Items from a data source:

#####

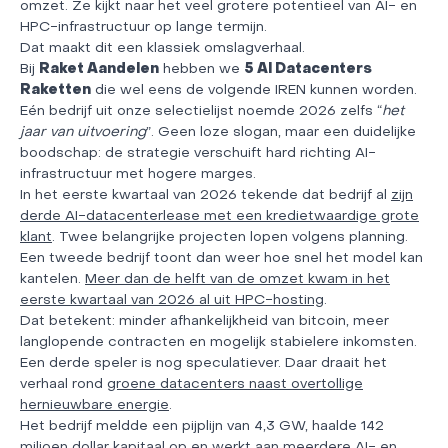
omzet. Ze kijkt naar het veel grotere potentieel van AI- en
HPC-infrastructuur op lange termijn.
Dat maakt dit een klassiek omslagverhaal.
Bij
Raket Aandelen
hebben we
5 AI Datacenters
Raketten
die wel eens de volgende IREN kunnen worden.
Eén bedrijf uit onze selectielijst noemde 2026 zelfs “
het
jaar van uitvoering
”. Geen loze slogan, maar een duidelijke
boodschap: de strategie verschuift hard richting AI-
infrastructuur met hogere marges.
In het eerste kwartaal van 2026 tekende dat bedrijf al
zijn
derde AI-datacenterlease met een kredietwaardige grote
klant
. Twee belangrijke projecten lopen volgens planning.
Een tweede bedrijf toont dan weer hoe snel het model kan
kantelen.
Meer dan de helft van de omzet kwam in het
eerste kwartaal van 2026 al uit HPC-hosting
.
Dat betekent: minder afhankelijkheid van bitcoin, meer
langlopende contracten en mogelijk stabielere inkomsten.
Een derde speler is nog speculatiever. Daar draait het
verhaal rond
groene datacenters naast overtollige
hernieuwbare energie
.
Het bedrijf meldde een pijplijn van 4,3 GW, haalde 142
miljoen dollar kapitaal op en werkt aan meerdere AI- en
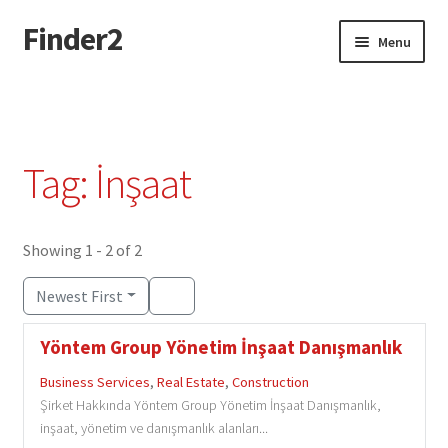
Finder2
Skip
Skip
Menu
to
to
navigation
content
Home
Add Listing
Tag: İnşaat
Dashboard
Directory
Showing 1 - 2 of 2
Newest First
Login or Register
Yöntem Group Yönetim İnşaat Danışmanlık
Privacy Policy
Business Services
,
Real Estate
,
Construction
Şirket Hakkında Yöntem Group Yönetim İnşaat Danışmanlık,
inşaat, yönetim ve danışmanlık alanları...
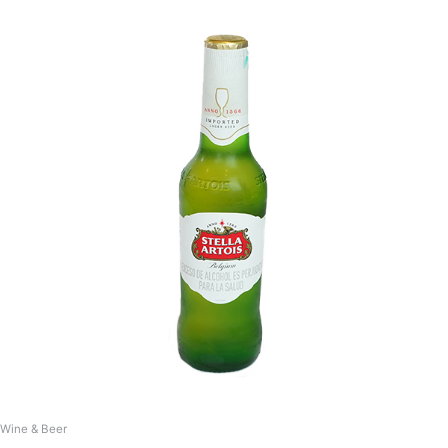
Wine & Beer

#####

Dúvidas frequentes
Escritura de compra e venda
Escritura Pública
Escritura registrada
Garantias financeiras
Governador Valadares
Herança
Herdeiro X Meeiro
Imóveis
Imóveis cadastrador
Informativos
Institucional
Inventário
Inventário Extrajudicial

#####

Task to carry out:
Your answer must be a single number: the count of lines above that hold the word "Escritura".

Reply:
3